Crank the temperature and 0.999/0.001/0.0001 relaxes into something like 0.85/0.12/0.03. Now the student can actually see the relationships. (Just remember to scale the loss back by T², because dividing logits also shrinks the gradients.)

The loss function, in plain pseudocode

The student optimises a weighted blend of two objectives: match the teacher’s soft predictions (so it inherits the dark knowledge), and still get the real labels right (so it stays honest). The first part is a KL divergence between soft distributions; the second is plain cross-entropy.

def distillation_loss(student_logits, teacher_logits, true_labels, T=4.0, alpha=0.5):
    # Soft targets: KL divergence between softened distributions
    soft_teacher = softmax(teacher_logits / T)
    soft_student = log_softmax(student_logits / T)
    soft_loss = kl_divergence(soft_student, soft_teacher) * (T ** 2)

    # Hard targets: ordinary cross-entropy against the real answers
    hard_loss = cross_entropy(student_logits, true_labels)

    # Blend the two
    return alpha * soft_loss + (1 - alpha) * hard_loss

alpha is just how much you trust the teacher versus the ground truth.

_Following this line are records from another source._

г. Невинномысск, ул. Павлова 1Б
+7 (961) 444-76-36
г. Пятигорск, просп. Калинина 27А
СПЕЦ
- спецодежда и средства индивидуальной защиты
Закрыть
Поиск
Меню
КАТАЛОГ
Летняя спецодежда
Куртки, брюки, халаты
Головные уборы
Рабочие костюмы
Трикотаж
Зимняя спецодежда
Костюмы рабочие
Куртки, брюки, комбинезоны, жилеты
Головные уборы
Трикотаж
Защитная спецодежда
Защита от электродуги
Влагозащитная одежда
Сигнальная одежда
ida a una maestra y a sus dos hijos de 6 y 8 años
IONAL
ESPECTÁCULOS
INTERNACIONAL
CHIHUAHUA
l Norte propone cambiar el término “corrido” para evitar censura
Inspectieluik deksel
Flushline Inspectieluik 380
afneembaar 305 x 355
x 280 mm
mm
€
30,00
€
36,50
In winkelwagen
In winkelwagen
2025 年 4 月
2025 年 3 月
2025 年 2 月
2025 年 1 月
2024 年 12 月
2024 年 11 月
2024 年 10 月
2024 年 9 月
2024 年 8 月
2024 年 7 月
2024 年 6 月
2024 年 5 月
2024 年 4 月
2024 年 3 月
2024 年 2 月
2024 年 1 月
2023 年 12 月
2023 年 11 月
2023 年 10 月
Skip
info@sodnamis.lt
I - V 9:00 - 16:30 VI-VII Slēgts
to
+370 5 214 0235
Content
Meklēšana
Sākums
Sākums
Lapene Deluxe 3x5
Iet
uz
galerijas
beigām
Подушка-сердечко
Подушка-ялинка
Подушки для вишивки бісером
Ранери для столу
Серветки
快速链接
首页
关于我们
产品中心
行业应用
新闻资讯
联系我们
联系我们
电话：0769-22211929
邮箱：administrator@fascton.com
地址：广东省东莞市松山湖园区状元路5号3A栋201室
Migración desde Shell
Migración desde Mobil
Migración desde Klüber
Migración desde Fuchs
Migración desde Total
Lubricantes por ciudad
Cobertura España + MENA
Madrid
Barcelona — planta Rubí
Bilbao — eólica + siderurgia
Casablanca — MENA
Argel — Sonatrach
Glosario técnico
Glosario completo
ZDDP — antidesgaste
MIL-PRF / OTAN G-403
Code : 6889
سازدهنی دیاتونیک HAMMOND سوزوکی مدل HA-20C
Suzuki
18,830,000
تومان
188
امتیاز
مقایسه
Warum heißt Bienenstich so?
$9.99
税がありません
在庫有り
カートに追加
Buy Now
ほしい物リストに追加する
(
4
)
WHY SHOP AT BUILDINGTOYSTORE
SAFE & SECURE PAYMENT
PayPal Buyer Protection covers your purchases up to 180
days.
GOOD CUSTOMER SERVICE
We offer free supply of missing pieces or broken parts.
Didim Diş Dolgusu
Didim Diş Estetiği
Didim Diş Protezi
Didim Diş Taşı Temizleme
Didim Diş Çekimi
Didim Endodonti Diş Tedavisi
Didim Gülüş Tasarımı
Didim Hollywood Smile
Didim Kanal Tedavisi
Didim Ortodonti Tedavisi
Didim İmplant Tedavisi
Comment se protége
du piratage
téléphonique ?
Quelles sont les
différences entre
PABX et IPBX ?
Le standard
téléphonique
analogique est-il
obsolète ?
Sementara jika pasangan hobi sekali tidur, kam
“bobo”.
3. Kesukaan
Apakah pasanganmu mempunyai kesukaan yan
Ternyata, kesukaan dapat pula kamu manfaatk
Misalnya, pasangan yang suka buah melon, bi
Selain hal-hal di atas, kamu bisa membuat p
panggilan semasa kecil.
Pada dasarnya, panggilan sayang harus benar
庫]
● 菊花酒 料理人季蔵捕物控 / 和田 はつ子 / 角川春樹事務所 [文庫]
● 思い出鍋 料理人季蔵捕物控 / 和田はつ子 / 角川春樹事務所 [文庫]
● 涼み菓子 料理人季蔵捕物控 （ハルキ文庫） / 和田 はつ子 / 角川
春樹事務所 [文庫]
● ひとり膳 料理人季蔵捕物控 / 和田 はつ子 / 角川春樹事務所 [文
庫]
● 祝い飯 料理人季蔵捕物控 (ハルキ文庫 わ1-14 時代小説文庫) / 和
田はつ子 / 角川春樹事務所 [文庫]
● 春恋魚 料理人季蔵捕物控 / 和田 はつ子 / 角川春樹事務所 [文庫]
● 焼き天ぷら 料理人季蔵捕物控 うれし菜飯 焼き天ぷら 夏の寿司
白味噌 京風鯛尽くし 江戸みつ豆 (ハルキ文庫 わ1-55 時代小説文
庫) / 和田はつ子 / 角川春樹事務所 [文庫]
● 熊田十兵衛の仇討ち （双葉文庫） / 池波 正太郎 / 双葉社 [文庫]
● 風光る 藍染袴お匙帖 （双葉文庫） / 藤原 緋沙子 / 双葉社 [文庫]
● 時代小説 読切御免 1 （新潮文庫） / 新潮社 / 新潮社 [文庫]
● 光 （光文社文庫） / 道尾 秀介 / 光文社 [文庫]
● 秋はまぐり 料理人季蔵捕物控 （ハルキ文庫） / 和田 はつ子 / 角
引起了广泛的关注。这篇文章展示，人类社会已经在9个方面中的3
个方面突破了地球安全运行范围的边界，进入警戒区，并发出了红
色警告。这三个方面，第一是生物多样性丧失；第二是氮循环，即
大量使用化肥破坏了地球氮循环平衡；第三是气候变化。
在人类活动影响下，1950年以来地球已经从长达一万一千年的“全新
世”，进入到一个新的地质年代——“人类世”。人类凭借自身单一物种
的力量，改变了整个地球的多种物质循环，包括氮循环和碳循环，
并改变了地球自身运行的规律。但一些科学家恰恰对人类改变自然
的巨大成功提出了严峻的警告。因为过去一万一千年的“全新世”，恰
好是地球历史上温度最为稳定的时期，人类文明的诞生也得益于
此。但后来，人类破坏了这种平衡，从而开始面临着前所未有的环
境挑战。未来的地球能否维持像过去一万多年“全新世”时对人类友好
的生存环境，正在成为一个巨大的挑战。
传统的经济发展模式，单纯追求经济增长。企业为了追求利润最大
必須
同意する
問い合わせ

The teacher’s weights stay frozen throughout; only the student learns.

Why bother? Smaller, faster, on-device

Distillation is the quiet workhorse behind models that fit where the big ones can’t:

DistilBERT, the poster child, is about 40% smaller and 60% faster than BERT while retaining roughly 97% of its language-understanding performance. That’s a lot of accuracy to keep for nearly half the footprint.
On-device inference: a distilled model can run on a phone or laptop without a round trip to a data centre, which means lower latency, lower cost, and data that never leaves the device.
Serving at scale: when you’re handling millions of requests, a 2x speedup is a halved bill.

This is the same instinct behind the rise of compact models generally. If the idea of “smaller is often smarter” interests you, I dug into it in Small Language Models: Why Smaller Is Often Smarter — distillation is one of the main techniques that makes those tiny models punch above their weight.

The takeaway

When you have a model that’s accurate but too heavy to ship, reach for distillation before you reach for “just buy a bigger GPU.” Concretely:

Train or grab a strong teacher — accuracy first, speed second.
Define a smaller student — fewer layers, fewer parameters.
Distil with soft labels, blending KL-divergence-on-soft-targets with ordinary cross-entropy, and tune T (start around 3–5) and alpha (start near 0.5).
Measure the trade-off — if you keep ~95%+ of the accuracy for half the size, ship the student.

The professor was never going to fit in your pocket. The teaching assistant just might.